Wieczorkiem pyta się mnie a wiesz może ja wstawię bigos to będziemy mieli na jutro... chyba się na dobre wystraszył tego mojego strajkowania i oczywiście wstawił bigosik. Ja dzisiaj go podgotuję i doprawię i będzie na dwa dni a może trzy
- Zarejestrowany: 24.05.2011, 09:12
- Posty: 2868
Wiele rodzin tak robi. U mnie w domu mama często gotowała sporo i zostawało na drugi dzień. Ja także.
- Zarejestrowany: 03.01.2012, 09:15
- Posty: 24
witajcie, jestem tu nowa. Gotuję często "na dwa dni" żeby zaoszczędzić czas, jednak często też mój mąż obiad który przeznaczam na 2-3dni zjada migiem w ciągu jednej godziny :/
- Zarejestrowany: 31.01.2010, 09:26
- Posty: 21500
U nas teraz gotowanie to masakra. Młody je tyle co kot napłakał mama może ugotować sobie gar zupy na tydzień, a ja jadam w przedszkolu.
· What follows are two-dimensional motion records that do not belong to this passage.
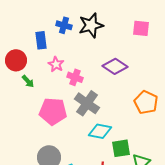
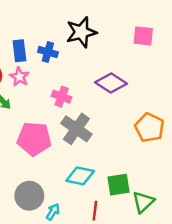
blue cross: (64, 25) -> (48, 52), moved
pink star: (56, 64) -> (19, 77), moved
cyan diamond: (100, 131) -> (80, 176), moved

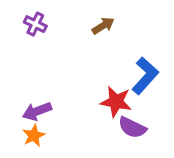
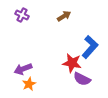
orange star: (34, 136) -> (29, 84), moved

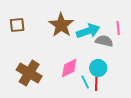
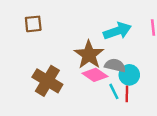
brown star: (61, 25) -> (89, 55), moved
gray semicircle: (104, 41) -> (115, 65), moved
pink diamond: (69, 68) -> (95, 75), turned 60

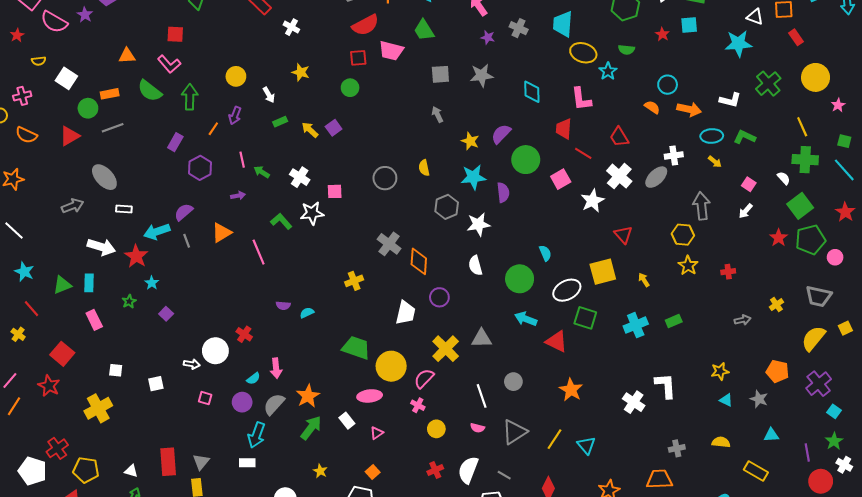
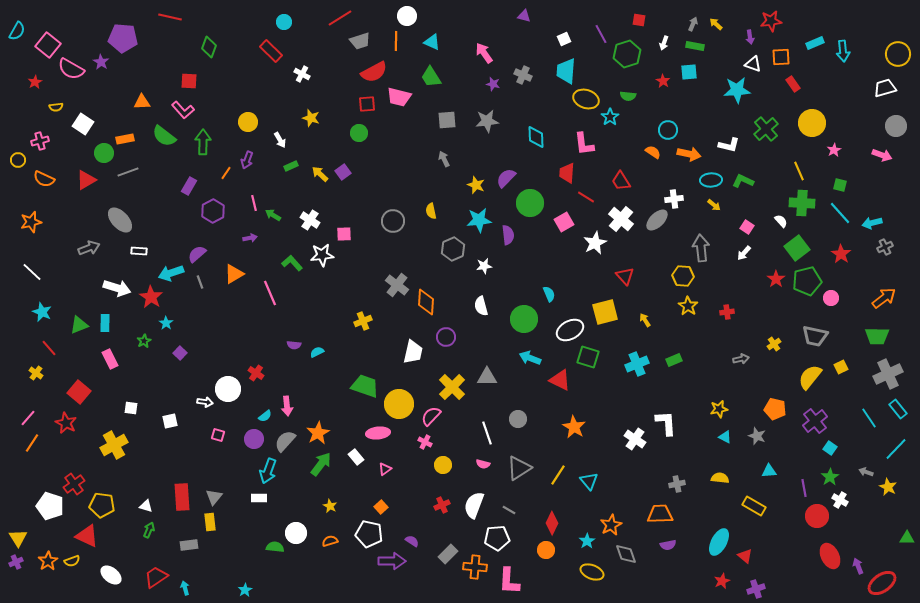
white star: (478, 224) -> (484, 266), size x0.7

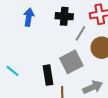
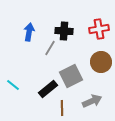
gray line: (80, 33) -> (50, 48), moved
black rectangle: (48, 75) -> (48, 89), turned 60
Gdyby Młody zechciał chodzić na obiady w przedszkolu gotowalibyśmy obiad tylko w weekendy ;)
- Zarejestrowany: 10.03.2011, 16:24
- Posty: 18894
Ja różnie gotuję. Czasem jak mam wenę i z czego, to robię takie półprodukty, które potem tylko doprawiam , "miksuję" i "cuda wianki czynię" i mam obiady na cały tydzień.
tzw. misz-masz czyli dania jednogarnkowe są jednodniowe, zupy max dwudniowe a bardziej złożone drugie dania różnie ale w zasadzie nie więcej niz dwa dni.
- Zarejestrowany: 06.01.2010, 15:15
- Posty: 112855
witajcie, jestem tu nowa. Gotuję często "na dwa dni" żeby zaoszczędzić czas, jednak często też mój mąż obiad który przeznaczam na 2-3dni zjada migiem w ciągu jednej godziny :/
Witaj na naszym forum:))) Ja przedwczoraj ugotowałam rosół i gdyby nie moja szybka "interwencja" nie byłoby na drugi dzień pomidorówki:) Schowałam rosołek do lodówki i powiedziałam, że sie skonczył:)))
Dziś gotowałam ogórkową i będzie jeszcze na jutro:)))
- Zarejestrowany: 06.01.2010, 15:15
- Posty: 112855
Hmm, ja Męża za bardzo rozpuściłam. U nas by się to nie sprawdziło :/ Rozpętałabym wojnę :) Przecież siedzę w domu, to co mam do roboty.
U nas było podobnie:) Ale niestety, koniec z tym. Ja też muszę mieć czas dla siebie:) I gotuję na dwa dni:))) Komu sie nie podoba, to niech nie je:)))
- Zarejestrowany: 12.02.2011, 20:10
- Posty: 3358
I ja się dołączam. O ile mi M nie zje "obiadu na drugi dzień" na kolację dnia pierwszego, bo bywało i tak;).